Many applicants are said to be put off by mandatory pot testing.
It's been a tricky year for General Motors as, like almost every other automaker, the company navigates the semiconductor chip shortage that forced production to stop in some cases. But there's another factor affecting production: a battle to find temporary employees to fill shifts at some of its assembly plants.
In an unusual solution to the issue, GM bosses are discussing a proposal to stop testing for marijuana use in an effort to attract otherwise qualified job applicants, especially younger individuals. In a rather blunt response, spokesman Dan Flores only said that it's "an issue that is being discussed internally".

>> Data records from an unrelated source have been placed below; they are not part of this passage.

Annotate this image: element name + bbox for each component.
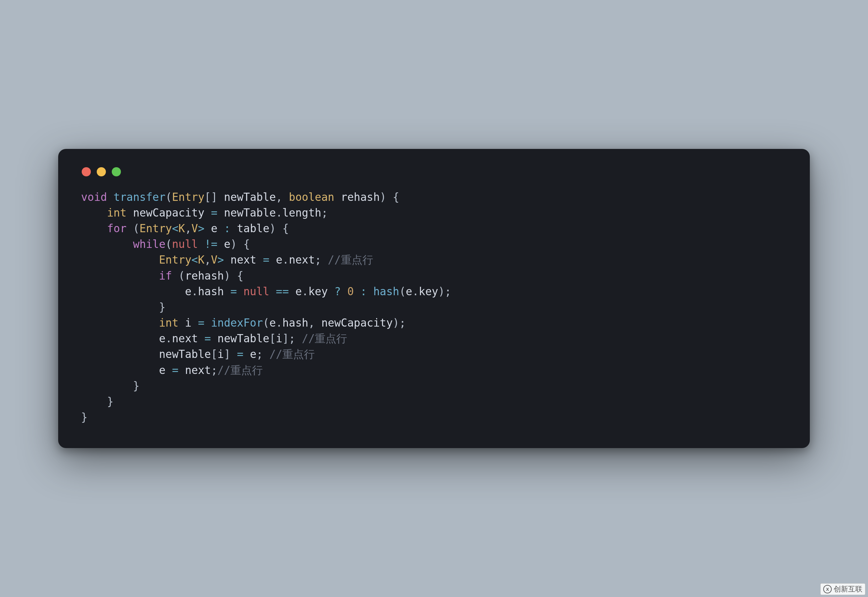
code-token-type: Entry	[159, 254, 191, 266]
zoom-icon[interactable]	[112, 167, 121, 176]
code-token-op: ?	[334, 285, 341, 298]
code-token-punc: ;	[315, 254, 321, 266]
code-token-punc: ;	[256, 348, 263, 361]
code-token-punc: ;	[321, 206, 328, 219]
code-token-var: e	[159, 364, 165, 377]
code-token-punc: .	[276, 316, 282, 329]
code-token-punc: }	[133, 380, 140, 392]
code-token-punc: )	[393, 316, 399, 329]
code-token-op: <	[172, 222, 179, 235]
code-token-punc: .	[276, 206, 282, 219]
code-token-type: Entry	[140, 222, 172, 235]
code-token-punc: (	[165, 238, 172, 251]
code-token-kw: void	[81, 191, 107, 203]
code-token-var: e	[250, 348, 256, 361]
code-token-var: e	[224, 238, 231, 251]
code-token-punc: )	[438, 285, 445, 298]
code-token-punc: .	[165, 332, 172, 345]
code-token-var: newTable	[224, 191, 276, 203]
code-token-var: rehash	[185, 269, 224, 282]
code-token-op: >	[217, 254, 224, 266]
code-token-kw: while	[133, 238, 165, 251]
code-token-var: e	[185, 285, 192, 298]
code-token-punc: {	[237, 269, 243, 282]
code-token-punc: .	[192, 285, 198, 298]
code-token-var: newCapacity	[321, 316, 393, 329]
code-token-prop: key	[418, 285, 438, 298]
code-token-kw: if	[159, 269, 172, 282]
code-token-var: newTable	[217, 332, 269, 345]
code-token-null: null	[172, 238, 198, 251]
code-token-punc: (	[263, 316, 269, 329]
code-token-punc: ,	[185, 222, 192, 235]
close-icon[interactable]	[82, 167, 91, 176]
code-token-punc: ]	[224, 348, 231, 361]
code-token-op: <	[192, 254, 198, 266]
code-token-punc: {	[282, 222, 289, 235]
code-token-prop: next	[172, 332, 198, 345]
code-token-punc: (	[133, 222, 140, 235]
code-token-punc: {	[243, 238, 250, 251]
code-token-punc: ;	[399, 316, 406, 329]
code-token-var: e	[295, 285, 302, 298]
code-token-op: =	[198, 316, 205, 329]
code-token-null: null	[243, 285, 269, 298]
code-token-punc: .	[282, 254, 289, 266]
code-token-var: newCapacity	[133, 206, 205, 219]
code-token-punc: )	[269, 222, 276, 235]
code-token-comment: //重点行	[217, 364, 263, 377]
window-traffic-lights	[81, 165, 787, 189]
code-token-punc: )	[380, 191, 386, 203]
code-token-op: =	[205, 332, 211, 345]
code-token-var: e	[406, 285, 412, 298]
code-token-op: >	[198, 222, 205, 235]
code-token-fn: transfer	[113, 191, 165, 203]
code-token-var: i	[185, 316, 192, 329]
code-token-punc: ,	[308, 316, 315, 329]
code-token-op: =	[211, 206, 217, 219]
watermark: X 创新互联	[820, 583, 865, 595]
code-token-punc: (	[179, 269, 185, 282]
code-token-punc: )	[231, 238, 237, 251]
code-token-comment: //重点行	[269, 348, 315, 361]
code-token-var: e	[211, 222, 217, 235]
code-token-type: V	[211, 254, 217, 266]
code-token-punc: )	[224, 269, 231, 282]
code-token-punc: (	[165, 191, 172, 203]
code-token-punc: ;	[289, 332, 295, 345]
code-token-punc: [	[211, 348, 217, 361]
code-token-type: V	[192, 222, 198, 235]
minimize-icon[interactable]	[97, 167, 106, 176]
code-token-prop: length	[282, 206, 321, 219]
code-token-punc: ]	[282, 332, 289, 345]
code-token-type: Entry	[172, 191, 204, 203]
code-token-prop: key	[308, 285, 328, 298]
code-token-prop: hash	[282, 316, 308, 329]
code-token-op: ==	[276, 285, 289, 298]
code-token-comment: //重点行	[302, 332, 347, 345]
watermark-icon: X	[823, 585, 832, 593]
code-token-kw: for	[107, 222, 127, 235]
code-window: void transfer(Entry[] newTable, boolean …	[58, 149, 810, 448]
code-token-type: K	[198, 254, 205, 266]
code-token-var: e	[159, 332, 165, 345]
code-token-var: table	[237, 222, 269, 235]
code-token-var: i	[276, 332, 282, 345]
code-token-punc: [	[205, 191, 211, 203]
code-token-fn: indexFor	[211, 316, 263, 329]
code-token-punc: ;	[211, 364, 217, 377]
code-token-fn: hash	[373, 285, 399, 298]
code-token-var: newTable	[224, 206, 276, 219]
code-token-op: =	[172, 364, 179, 377]
code-token-punc: ]	[211, 191, 217, 203]
code-token-type: int	[159, 316, 179, 329]
code-token-op: :	[360, 285, 367, 298]
code-token-punc: {	[393, 191, 399, 203]
code-token-op: !=	[205, 238, 217, 251]
code-token-punc: }	[159, 301, 165, 313]
code-token-op: =	[237, 348, 243, 361]
code-token-var: newTable	[159, 348, 211, 361]
code-token-punc: (	[399, 285, 406, 298]
code-token-punc: .	[412, 285, 418, 298]
code-token-type: K	[179, 222, 185, 235]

According to The Detroit Free Press, UAW Local 598 Shop Chairman Eric Welter noticed an issue at the GM Flint Assembly plant. His requirement was typically 100 temporary employees per week to cover 5,110 hourly workers. However, GM's staffing agency was only sending Welter between 22 and 25 people each week, saying that they couldn't find enough candidates.
If there are qualified candidates, it seems that many aren't willing to work for the $16.67 per hour that GM pays. Welter believes that raising the base pay to over $17 an hour and ending the marijuana testing could go a long way towards getting the number of temporary employees he needs. Rich LeTourneau, shop chairman at GM's Fort Wayne Assembly plant where the Chevrolet Silverado 1500 and GMC Sierra 1500 are built, is in agreement with Welter.
"We're looking to hire temps like crazy, we just can't get them," said LeTourneau. "Nobody wants to come to work here."
Welter says that it's okay to test for marijuana - legal in 16 states - if there are enough candidates to choose from but since this hasn't been the case, he thinks that pot testing will scare off an already small group. "Marijuana doesn't create the problems that opioids, cocaine, and other drugs do," he said.
The existing extension of the unemployment benefit, whereby someone could make around $660 on unemployment, is another hurdle GM faces in finding temporary workers. It remains to be seen if GM will continue taking the, erm, high road, or if it will put Welter and LeTourneau's suggestions into practice.